Нет, не сдался, конечно, старый боец и в роковую для него минуту, когда остался он один против всех и мир рушился вокруг него. Когда в глазах вчерашних союзников и почитателей оказался он вдруг русофобом и изменником родины. «Если наш вызов не находит сочувствия, если в эту темную ночь ни один разумный луч не может проникнуть и ни одно отрезвляющее слово не может быть слышно за шумом патриотической оргии, мы остаёмся одни с нашим протестом, но не оставим его. Повторять будем мы его для того, чтобы было свидетельство, что во время общего опьянения узким патриотизмом были же люди, которые чувствовали в себе силу отречься от гниющей империи во имя будущей нарождающейся России, имели силу подвергнуться обвинению в измене во имя любви к народу русскому».
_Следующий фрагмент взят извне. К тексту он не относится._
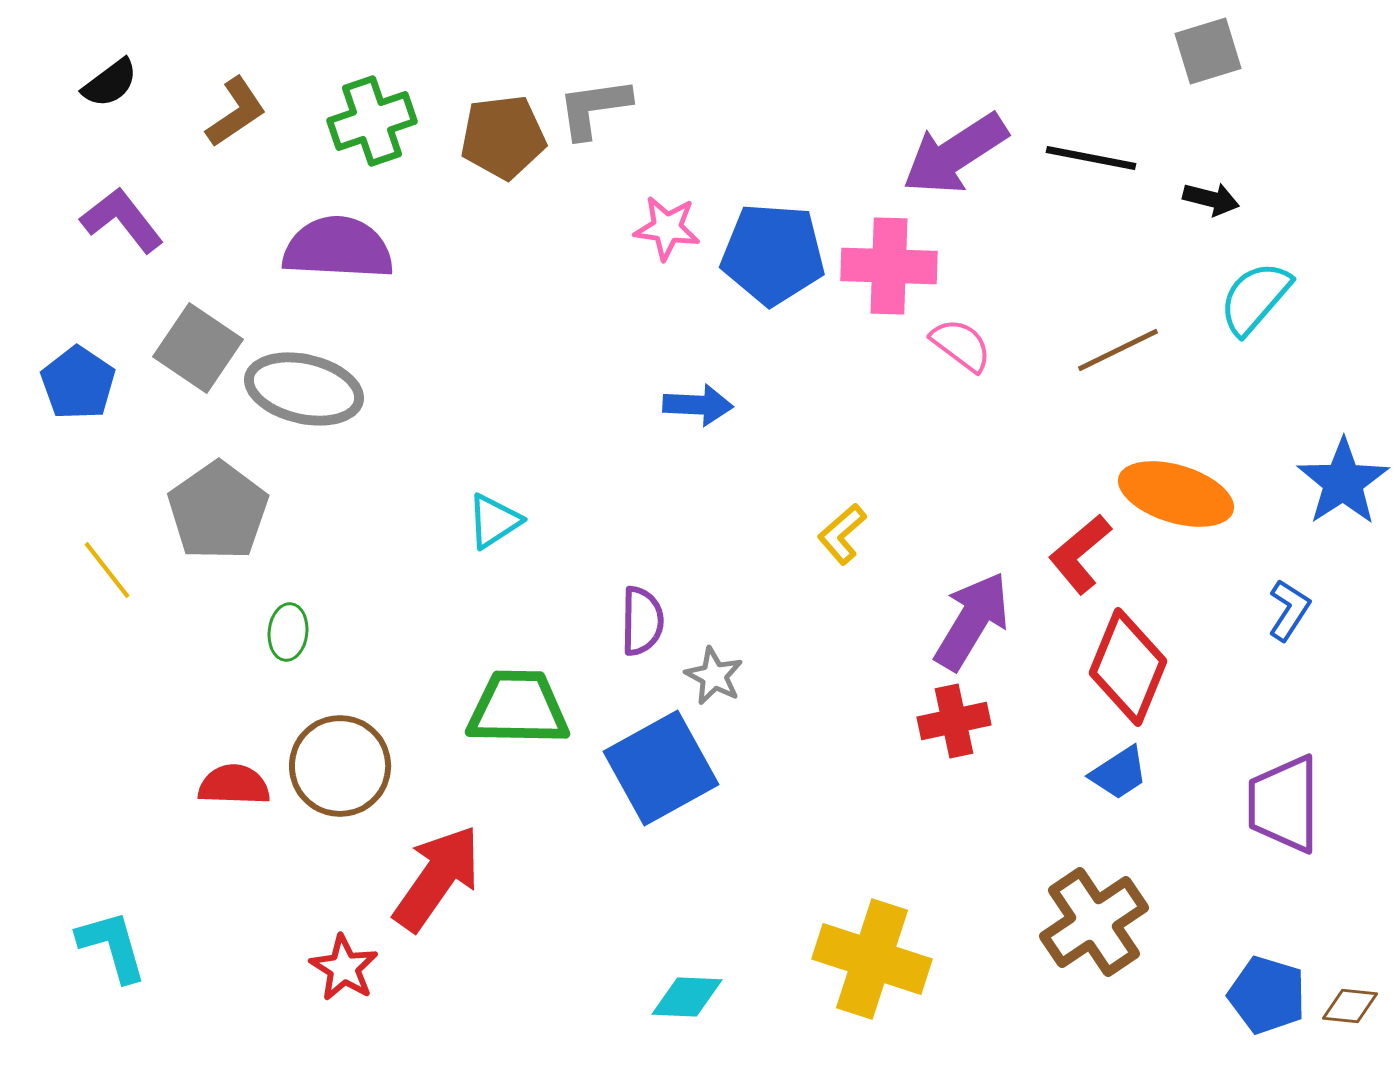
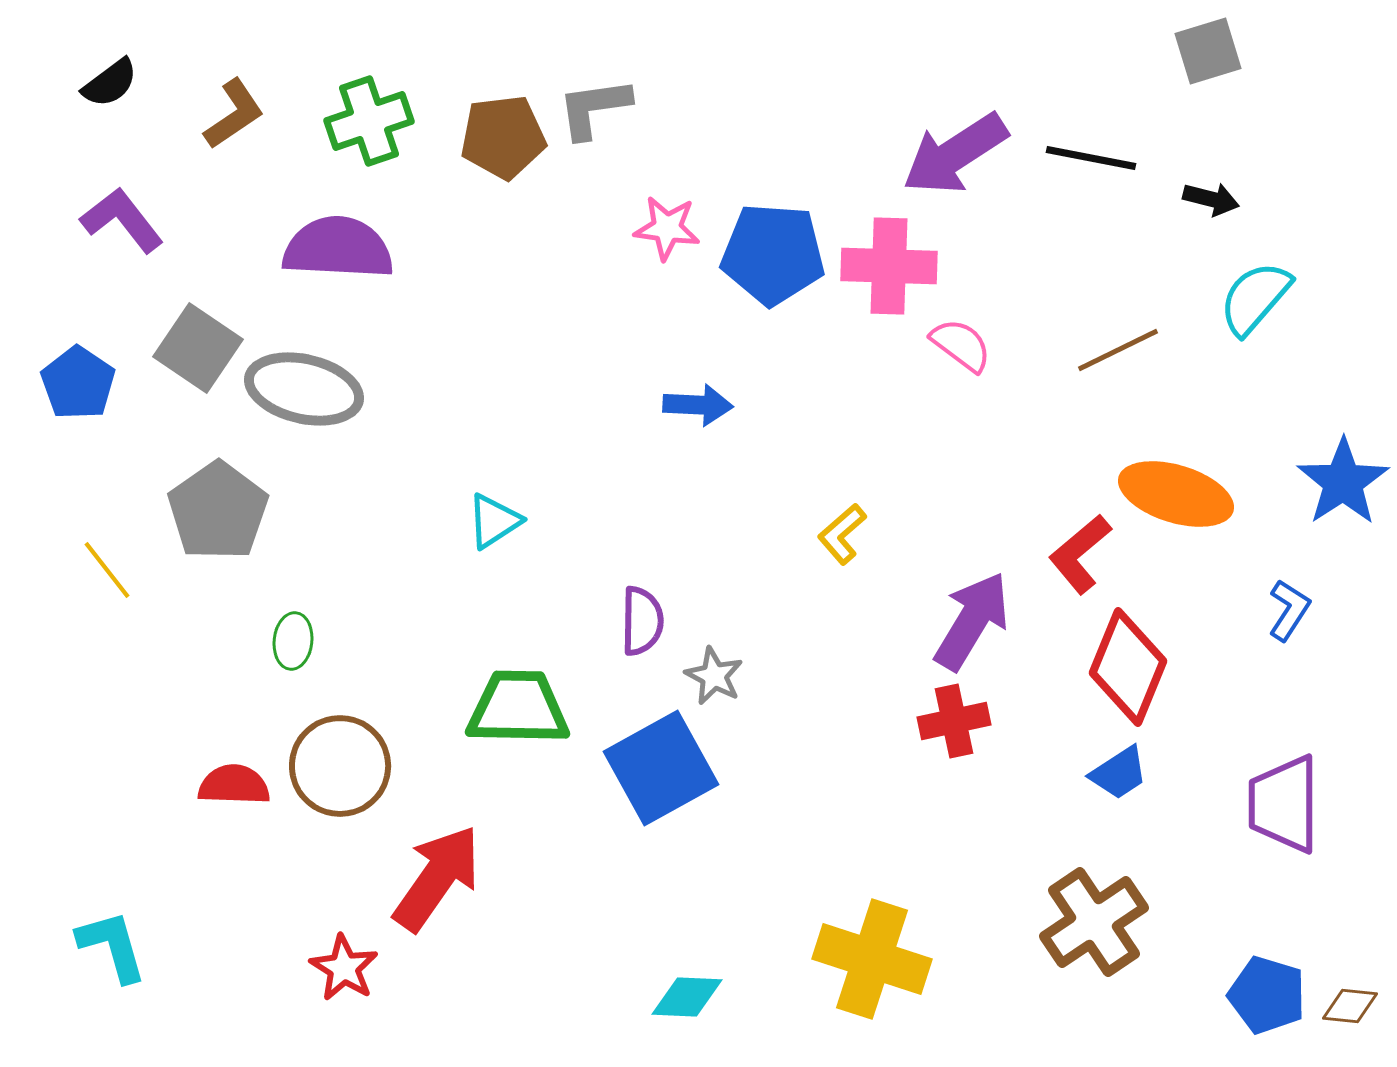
brown L-shape at (236, 112): moved 2 px left, 2 px down
green cross at (372, 121): moved 3 px left
green ellipse at (288, 632): moved 5 px right, 9 px down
Это были гордые слова. Только повторять их, увы, не имело смысла: Россия больше не слышала Герцена. «Нам пора в отставку, — писал он Огареву, — жернов останавливается, мы толчем воду, окруженные смехом... Россия глуха». Став, как он и хотел, «голосом страдающих» в России, он потерял всё. И тогда он вынес себе самый жестокий из всех возможных для него приговоров: он приговорил себя к молчанию. Теперь оставалось ему «лишь скрыться где-нибудь в глуши, скорбя о том, что ошибся целой жизнью».
Сломленный, он и впрямь недолго после этого прожил. И умер в безвестности, на чужбине, полузабытый друзьями и оклеветанный врагами. Похороны Герцена, по свидетельству Петра Боборыкина, «прошли более чем скромно, не вызвали никакой сенсации, никакого чествования его памяти. Не помню, чтобы проститься с ним на квартиру или на кладбище явились крупные представители тогдашнего литературного и журналистского мира, чтобы произошло что-нибудь хоть и на одну десятую напоминающее прощальное торжество с телом Тургенева в Париже перед увозом его в Россию».